Hi all. Sorry for the mess of a title, I don't know the terms to properly describe what I'm trying to do. I have an equation:

Z = 10^((log(M)-6.09)/1.5)

where

M = 10^((1.5*W) 6.07);

and W is normally distributed, mean = 1.18, stdev = 0.746

The nature of W is that it's an event that happens again and again, obviously with an associated Z, which can then be summed. So far, I've approached this in a monte-carlo fasion, so I run the equations 10,000 times, giving me normally distributed W:

http://i.imgur.com/RsiOQZA.png

which results in 10,000 values for Z looking like this: (W is on the x axis, Z on the Y axis)

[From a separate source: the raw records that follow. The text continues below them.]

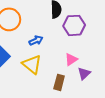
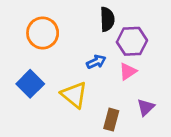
blue arrow: (36, 40) -> (96, 62), moved
pink triangle: (71, 59) -> (128, 71), moved

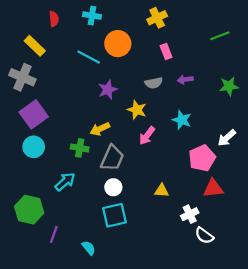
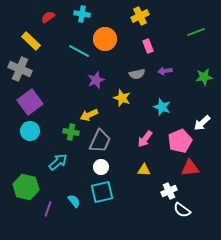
red semicircle: (54, 19) -> (48, 17), turned -120
pink arrow: (147, 136) -> (145, 139), moved
cyan semicircle: (89, 248) -> (74, 201), moved

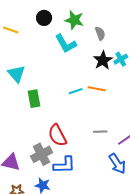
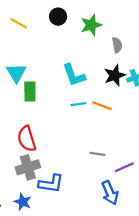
green star: (74, 20) -> (91, 25), turned 30
cyan L-shape: (66, 44) -> (74, 75), moved
green rectangle: (34, 99) -> (30, 92), moved
red semicircle: (57, 135) -> (27, 139), moved

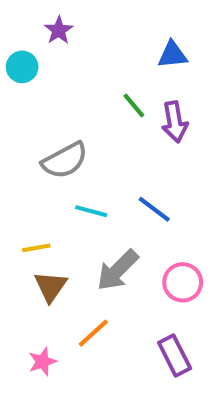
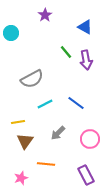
purple star: (59, 30) -> (45, 15), moved
blue triangle: (173, 55) -> (85, 27), turned 35
cyan line: (91, 211) -> (45, 104), turned -42
gray arrow: (118, 270) -> (58, 133), size x0.7
orange line: (93, 333) -> (46, 164), turned 48

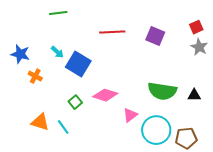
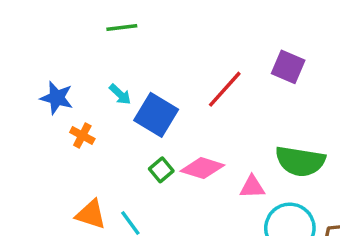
red line: (112, 32) -> (225, 89), moved, turned -45
green square: (75, 102) -> (161, 170), moved
pink triangle: (130, 115) -> (252, 187), moved, turned 35

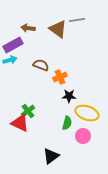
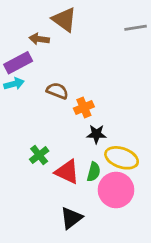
gray line: (77, 20) -> (136, 28), moved
brown triangle: (58, 29) -> (64, 19), moved
red triangle: (20, 123) -> (67, 172), moved
pink circle: (83, 136) -> (116, 190), size x1.6

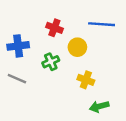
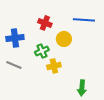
yellow cross: (86, 80) -> (54, 66), moved, turned -32
green arrow: (99, 106) -> (82, 88), turned -70

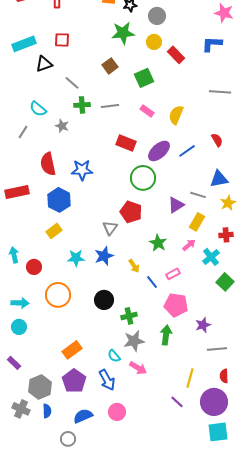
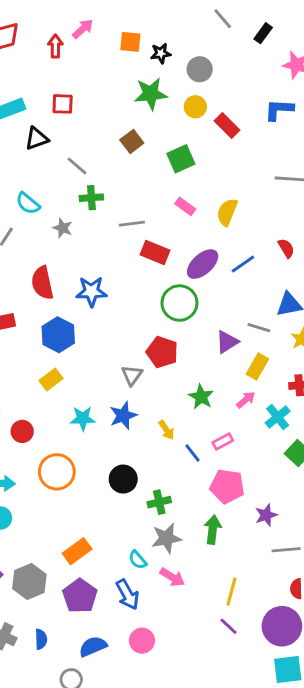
gray line: (110, 106) -> (132, 224), moved
yellow line: (190, 378) -> (231, 592), moved
gray hexagon: (40, 387) -> (29, 581), moved

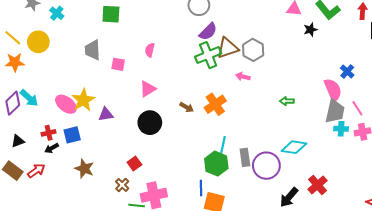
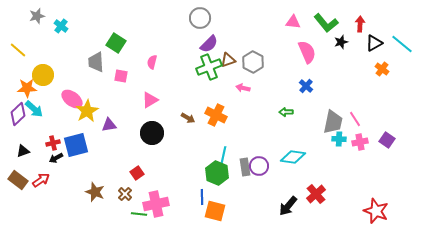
green square: (111, 14) -> (116, 43), moved, turned 30
black star: (310, 30) -> (341, 42), moved
yellow circle: (38, 42) -> (43, 75), moved
brown triangle: (228, 48) -> (228, 60), size x0.7
orange star: (15, 62) -> (27, 88), moved
blue cross: (347, 71) -> (306, 86), moved
pink semicircle: (333, 90) -> (307, 52), moved
pink ellipse: (66, 104) -> (72, 99), moved
orange cross: (215, 104) -> (216, 115), turned -30
blue square: (72, 135) -> (76, 145), size x1.4
purple circle: (266, 166) -> (259, 166), moved, size x0.7
brown star: (84, 169) -> (95, 192), moved

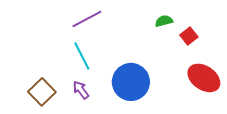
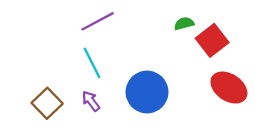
red square: (189, 36) -> (212, 40), size x1.6

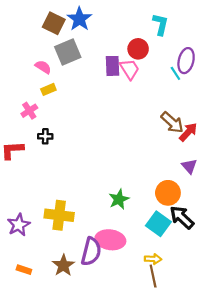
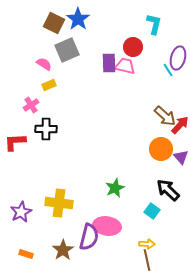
pink trapezoid: (130, 69) -> (125, 66), turned -45
black cross: (45, 136) -> (46, 129), size x1.5
orange circle: (168, 193) -> (161, 149), moved
black arrow: (182, 217) -> (168, 190), moved
cyan square: (158, 224) -> (152, 211), size x0.7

http://i.imgur.com/HdoCnWG.png

Hopefully you can see that whilst high values of W give very high Z, there are way more values of W at around 1, which would mean the sum of the Zs at about 1 would be greater than the sum of the Zs at 3 or 4.

I've created a bit of a hacky solution where I sort the W's into bins and sum the Z for those bins, resulting in a histogram like this:

http://i.imgur.com/Zmg4vas.png

and you can see that values of W between 2 and 3 make the greatest "contribution" to the sum of Z.

What I am sure it is possible to do, but that I don't have the mathematical chops for, is to solve this algebraically. I think it should be possible to draw a graph of the W vs the sum of Z.

Could someone point me in the right direction? Thanks!